New Years resolutions are kind of dumb, right? They’re exciting for a few weeks or even a few months if you’re really dedicated, but by July or August, are you really still drinking less, working out 5 times/week, or seeing your friends more often? Most likely, not.
With that being said, I still made a resolution this year because I, like most of you, love the feeling of a fresh start and a new year with a clean slate. I’m going to share this super personal promise to myself with you in hopes that you don’t pass judgement and that this resonates with some of you as well.
First let’s start with some background. I’ve always been somewhat of a hater. . . on myself. As a kid and teenager, I constantly put myself down, comparing myself to thinner, prettier, smaller-nosed girls in my class. That carried on through college and even to my adult life in other ways.

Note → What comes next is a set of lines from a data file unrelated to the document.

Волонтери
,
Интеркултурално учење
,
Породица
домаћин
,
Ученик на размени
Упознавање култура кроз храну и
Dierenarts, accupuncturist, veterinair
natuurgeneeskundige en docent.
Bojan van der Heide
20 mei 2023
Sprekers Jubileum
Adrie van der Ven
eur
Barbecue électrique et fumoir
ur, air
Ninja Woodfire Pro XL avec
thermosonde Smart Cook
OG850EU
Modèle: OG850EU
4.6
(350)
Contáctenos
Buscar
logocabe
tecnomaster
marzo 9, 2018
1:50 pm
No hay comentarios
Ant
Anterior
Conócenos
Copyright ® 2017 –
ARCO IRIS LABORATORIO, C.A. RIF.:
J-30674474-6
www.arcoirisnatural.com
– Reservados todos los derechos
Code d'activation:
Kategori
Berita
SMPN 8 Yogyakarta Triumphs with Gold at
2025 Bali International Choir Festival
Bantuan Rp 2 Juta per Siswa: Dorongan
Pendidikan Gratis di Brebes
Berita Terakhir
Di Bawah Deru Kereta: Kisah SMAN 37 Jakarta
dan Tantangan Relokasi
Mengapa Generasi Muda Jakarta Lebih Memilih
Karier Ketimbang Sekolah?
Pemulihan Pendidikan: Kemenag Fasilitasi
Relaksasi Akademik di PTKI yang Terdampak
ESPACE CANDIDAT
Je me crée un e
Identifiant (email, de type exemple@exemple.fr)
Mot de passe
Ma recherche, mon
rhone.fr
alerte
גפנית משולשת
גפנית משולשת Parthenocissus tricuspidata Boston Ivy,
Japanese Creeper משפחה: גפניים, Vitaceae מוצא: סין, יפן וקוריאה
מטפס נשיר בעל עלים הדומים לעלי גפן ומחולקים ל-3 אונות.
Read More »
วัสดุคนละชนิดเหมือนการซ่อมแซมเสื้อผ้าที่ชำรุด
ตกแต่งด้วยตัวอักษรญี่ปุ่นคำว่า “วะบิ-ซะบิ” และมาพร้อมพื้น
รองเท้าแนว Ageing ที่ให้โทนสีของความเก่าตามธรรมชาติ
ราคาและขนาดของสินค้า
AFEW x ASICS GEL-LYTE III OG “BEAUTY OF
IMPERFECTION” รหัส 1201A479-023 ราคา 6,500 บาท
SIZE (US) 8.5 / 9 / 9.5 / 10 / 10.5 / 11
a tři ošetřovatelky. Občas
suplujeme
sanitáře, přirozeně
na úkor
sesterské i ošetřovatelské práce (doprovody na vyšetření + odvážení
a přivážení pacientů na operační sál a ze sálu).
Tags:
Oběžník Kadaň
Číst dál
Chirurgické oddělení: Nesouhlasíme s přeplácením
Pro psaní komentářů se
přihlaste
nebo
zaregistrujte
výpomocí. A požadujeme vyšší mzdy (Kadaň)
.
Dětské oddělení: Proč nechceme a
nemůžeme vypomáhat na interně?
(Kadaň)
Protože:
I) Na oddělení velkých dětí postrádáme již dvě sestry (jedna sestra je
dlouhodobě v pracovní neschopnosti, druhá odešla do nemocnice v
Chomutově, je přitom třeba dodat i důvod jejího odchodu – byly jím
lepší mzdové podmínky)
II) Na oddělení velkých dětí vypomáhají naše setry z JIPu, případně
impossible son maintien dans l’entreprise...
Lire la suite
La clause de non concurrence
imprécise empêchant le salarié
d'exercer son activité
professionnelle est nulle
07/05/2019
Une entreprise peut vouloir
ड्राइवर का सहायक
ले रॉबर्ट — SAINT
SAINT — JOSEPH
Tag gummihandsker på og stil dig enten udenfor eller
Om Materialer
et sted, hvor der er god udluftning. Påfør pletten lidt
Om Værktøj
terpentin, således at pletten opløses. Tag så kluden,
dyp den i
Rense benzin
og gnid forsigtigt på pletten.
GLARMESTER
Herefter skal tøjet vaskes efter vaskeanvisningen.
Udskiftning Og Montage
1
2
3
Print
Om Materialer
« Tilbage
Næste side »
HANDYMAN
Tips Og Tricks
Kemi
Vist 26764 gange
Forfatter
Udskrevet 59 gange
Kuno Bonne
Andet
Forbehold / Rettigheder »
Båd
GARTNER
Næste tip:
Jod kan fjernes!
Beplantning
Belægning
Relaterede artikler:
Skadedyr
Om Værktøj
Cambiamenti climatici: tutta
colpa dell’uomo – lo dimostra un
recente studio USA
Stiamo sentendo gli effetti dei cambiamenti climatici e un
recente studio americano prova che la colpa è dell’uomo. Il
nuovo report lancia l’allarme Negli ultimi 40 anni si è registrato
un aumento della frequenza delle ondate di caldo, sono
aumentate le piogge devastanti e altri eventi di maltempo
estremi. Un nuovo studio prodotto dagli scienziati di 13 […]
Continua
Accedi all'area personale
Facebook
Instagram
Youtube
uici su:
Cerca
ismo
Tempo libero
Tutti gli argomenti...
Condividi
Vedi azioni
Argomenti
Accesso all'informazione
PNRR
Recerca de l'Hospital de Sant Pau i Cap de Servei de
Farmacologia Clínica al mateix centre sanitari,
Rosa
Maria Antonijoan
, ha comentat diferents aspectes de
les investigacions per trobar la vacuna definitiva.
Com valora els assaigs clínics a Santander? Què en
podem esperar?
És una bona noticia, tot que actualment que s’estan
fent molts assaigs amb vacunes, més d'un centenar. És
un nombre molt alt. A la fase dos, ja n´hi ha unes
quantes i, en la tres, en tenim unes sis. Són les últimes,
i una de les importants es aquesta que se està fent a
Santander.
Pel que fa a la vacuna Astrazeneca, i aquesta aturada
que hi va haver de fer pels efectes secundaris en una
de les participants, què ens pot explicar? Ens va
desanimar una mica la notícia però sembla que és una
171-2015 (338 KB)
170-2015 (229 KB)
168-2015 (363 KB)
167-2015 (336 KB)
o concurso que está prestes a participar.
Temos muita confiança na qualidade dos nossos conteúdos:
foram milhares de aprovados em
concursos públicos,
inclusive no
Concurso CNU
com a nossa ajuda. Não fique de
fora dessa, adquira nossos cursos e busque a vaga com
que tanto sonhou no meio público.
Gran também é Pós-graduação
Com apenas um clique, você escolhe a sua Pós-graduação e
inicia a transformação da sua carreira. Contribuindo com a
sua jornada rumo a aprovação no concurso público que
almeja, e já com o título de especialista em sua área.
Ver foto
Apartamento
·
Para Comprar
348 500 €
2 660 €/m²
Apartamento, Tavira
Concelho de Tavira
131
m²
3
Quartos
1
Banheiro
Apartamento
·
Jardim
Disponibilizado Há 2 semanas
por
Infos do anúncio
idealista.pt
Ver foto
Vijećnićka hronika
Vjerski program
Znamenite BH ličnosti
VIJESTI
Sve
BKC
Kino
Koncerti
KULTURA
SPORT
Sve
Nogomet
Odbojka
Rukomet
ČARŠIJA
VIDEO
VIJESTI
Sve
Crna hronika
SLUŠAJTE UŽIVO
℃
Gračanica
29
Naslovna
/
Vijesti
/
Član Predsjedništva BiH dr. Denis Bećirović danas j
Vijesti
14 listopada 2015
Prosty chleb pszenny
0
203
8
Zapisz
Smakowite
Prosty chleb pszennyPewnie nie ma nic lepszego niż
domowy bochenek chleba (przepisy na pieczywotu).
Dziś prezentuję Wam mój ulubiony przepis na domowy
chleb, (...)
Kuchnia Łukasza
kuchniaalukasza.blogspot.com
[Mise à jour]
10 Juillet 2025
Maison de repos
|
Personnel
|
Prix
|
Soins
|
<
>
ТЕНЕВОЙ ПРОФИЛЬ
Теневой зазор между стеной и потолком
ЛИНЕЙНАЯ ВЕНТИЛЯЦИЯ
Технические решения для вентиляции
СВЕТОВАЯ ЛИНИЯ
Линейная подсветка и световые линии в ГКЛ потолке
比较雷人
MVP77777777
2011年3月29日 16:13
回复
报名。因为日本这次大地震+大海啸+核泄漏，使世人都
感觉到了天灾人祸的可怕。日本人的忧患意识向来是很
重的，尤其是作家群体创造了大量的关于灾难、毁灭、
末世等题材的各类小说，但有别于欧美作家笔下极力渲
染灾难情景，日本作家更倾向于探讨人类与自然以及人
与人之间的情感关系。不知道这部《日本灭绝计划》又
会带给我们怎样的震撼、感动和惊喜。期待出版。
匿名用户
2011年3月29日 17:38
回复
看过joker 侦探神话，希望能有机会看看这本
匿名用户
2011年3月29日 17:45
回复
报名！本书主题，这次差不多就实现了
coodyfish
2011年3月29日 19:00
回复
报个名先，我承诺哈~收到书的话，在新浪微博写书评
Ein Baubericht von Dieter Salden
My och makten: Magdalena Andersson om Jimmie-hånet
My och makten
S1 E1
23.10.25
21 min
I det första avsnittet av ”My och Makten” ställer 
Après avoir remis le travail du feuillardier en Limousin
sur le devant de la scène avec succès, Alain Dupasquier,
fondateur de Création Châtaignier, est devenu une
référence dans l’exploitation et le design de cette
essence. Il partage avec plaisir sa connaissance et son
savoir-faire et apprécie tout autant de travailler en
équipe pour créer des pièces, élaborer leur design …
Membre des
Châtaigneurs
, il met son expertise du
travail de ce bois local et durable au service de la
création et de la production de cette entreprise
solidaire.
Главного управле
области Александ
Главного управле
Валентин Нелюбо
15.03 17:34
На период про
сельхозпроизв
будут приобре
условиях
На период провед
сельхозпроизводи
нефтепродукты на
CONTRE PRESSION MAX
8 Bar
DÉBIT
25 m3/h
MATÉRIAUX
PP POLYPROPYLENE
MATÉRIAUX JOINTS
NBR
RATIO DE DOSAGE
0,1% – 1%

Of course I still compare my looks to other super chic NYC women and even my blogger counterparts. I put photos of myself on the effing internet every week (a weird concept if you think about it) so it’s hard not to! But what really gets me worked up now is how I can beat myself up over a decision I make at work, how I’m running my business, or what’s going on in my married life.
Instead of taking it easy on myself and letting things go, I harp on mistakes I make for hours which all adds up and affects my sleep, sanity, and general health. My resolution is to catch myself doing this, and try to put an end to it through deep breathing exercises, meditation, or journaling.
I also plan to take great care to make sure that what I put on or in (not like that, you perv!) my body is healthy and up-lifting. Sometimes I need to drink green juice and wear yoga pants all day and sometimes I crave a fancy outfit and a glass of wine. Listening to what my body wants and respecting that want without feeling guilt is important for this healing process.
So far this has all been incredibly difficult, but I’ll keep you posted if anything changes.